2024.05.23 The Elec
サムスンディスプレイが、拡張現実(AR)機器ディスプレイに使用できるレドス(LEDoS:LED on Silicon)技術が、「ブルー+QD」方式から「RGB 3パネル」方式、そして「モノリシック1パネル」方式へと進化すると予測しました。
サムスンディスプレイのホ・ジョンム常務は、23日に≪The Elec≫主催で開催されたマイクロディスプレイカンファレンスで、代表的なレドス技術として「ブルー+クアンタムドット(QD)方式」「赤(R)緑(G)青(B)3パネル方式」「モノリシック(Monolithic)1パネル方式」などを紹介しました。

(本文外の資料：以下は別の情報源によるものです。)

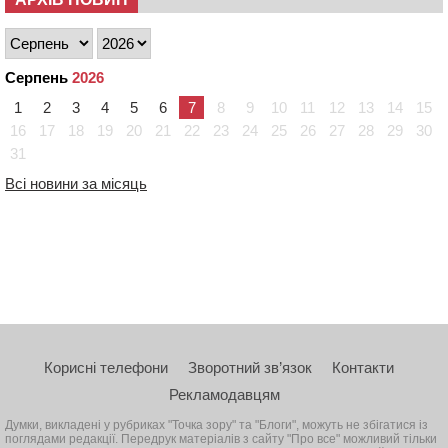
Серпень
2026
1
2
3
4
5
6
7
8
9
10
11
12
13
14
15
16
17
18
19
20
21
22
23
24
25
26
27
28
29
30
31
Всі новини за місяць
Корисні телефони
Зворотний зв’язок
Контакти
Рекламодавцям
Думки, викладені у рубриках "Точка зору" та "Блоги", можуть не збігатися із
поглядами редакції. Передрук матеріалів з сайту "Про все" можливий тільки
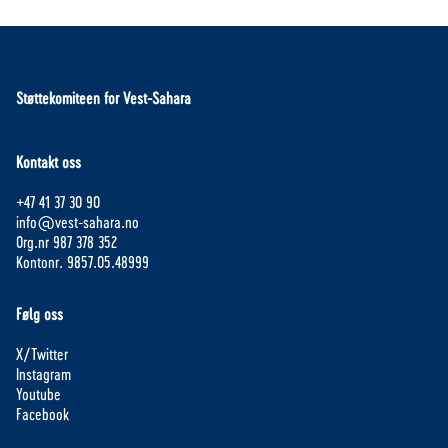
Støttekomiteen for Vest-Sahara
Kontakt oss
+47 41 37 30 90
info@vest-sahara.no
Org.nr 987 378 352
Kontonr. 9857.05.48999
Følg oss
X/Twitter
Instagram
Youtube
Facebook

レドスとは、シリコン基板上に数マイクロメートル(μm)内外のマイクロ発光ダイオード(LED)を形成した技術を指します。レドスは拡張現実(XR)機器の中でも、特にAR機器ディスプレイに使用されることが期待されています。レドスでは、現実世界の上に情報を重ねるため、輝度(明るさ)に強みがあるLEDが有利だからです。
ブルー+QD方式のレドスは、CMOS基板(バックプレーン)にブルーLEDを形成した後、QD色変換層を通じて色を実現する方式です。QDの上にはマイクロレンズアレイ(MLA)を配置し、光抽出効率を高めます。MLAはRGB-3パネル方式およびモノリシック1パネル方式のレドスにも使用されます。

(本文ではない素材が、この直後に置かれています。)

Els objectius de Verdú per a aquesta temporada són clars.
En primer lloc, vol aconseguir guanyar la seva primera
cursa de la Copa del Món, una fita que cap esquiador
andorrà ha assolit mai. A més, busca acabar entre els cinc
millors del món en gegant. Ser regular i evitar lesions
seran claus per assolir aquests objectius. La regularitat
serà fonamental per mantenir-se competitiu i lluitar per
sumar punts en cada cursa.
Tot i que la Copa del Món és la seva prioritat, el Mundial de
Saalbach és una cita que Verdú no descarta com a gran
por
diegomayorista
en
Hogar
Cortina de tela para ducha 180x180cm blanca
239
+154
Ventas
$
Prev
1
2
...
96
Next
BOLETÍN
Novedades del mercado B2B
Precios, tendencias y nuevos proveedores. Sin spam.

RGB 3パネル方式は、3つのCMOS基板上にR、G、BのマイクロLEDをそれぞれ形成し、3つのパネルを作る技術です。この場合、ウェーブガイド(Waveguide・光導波路)技術が必要です。ウェーブガイド技術は、光を制御して特定の方向に導き、画像を転送します。
モノリシック1パネル方式は、パネルが1つです。CMOS基板にR、G、BのLEDを垂直(Vertical)に積み上げるか、同じ層に水平(Horizontal)に並べて積み重ねます。
ホ・ジョンム常務は、「有機EL(OLED)はガラス基板でもCMOS基板でも蒸着してRGBを実現できますが、LEDには高温エピタキシャル工程が必要です」と述べ、「ウエハー上にRGB LEDをそれぞれ作り、CMOS基板に貼り付ける必要があります」と説明しました。さらに、「RGB LEDを3つのパネルにするのも難しく、それぞれ別に作ってパターニングするのも問題です」とし、「これらはすべてコストと高解像度の面で難題です」と評価しました。
彼はまた、「XRディスプレイは従来のOLEDが単に拡張されたものではなく、光学やパネル、工程、材料の面で新しい価値を創出できる総合技術です」と述べました。
ホ常務は、これまでに発売されたバーチャルリアリティ(VR)機器が市場に定着しなかった理由として、「コンテンツなどの価値不足」「機器の不便さ」「高コスト」を挙げました。「これまでのVR機器は、メガネをかけて目の前にある画面を見るような快適さがなく、コストも普及できるレベルを上回っていました」と指摘しました。
さらに、「価値、快適さ、コストの3つすべてが揃ったときにXR市場が成長する」と述べ、「現在は市場はまだ黎明期にある」と付け加えました。サムスンディスプレイは2022年末から、1インチ前後のマイクロディスプレイの開発を目指して「Mプロジェクト」を開始しました。シリコン基板上にOLEDを蒸着するOLEDoSとLEDoSは、いずれも代表的なマイクロディスプレイ技術です。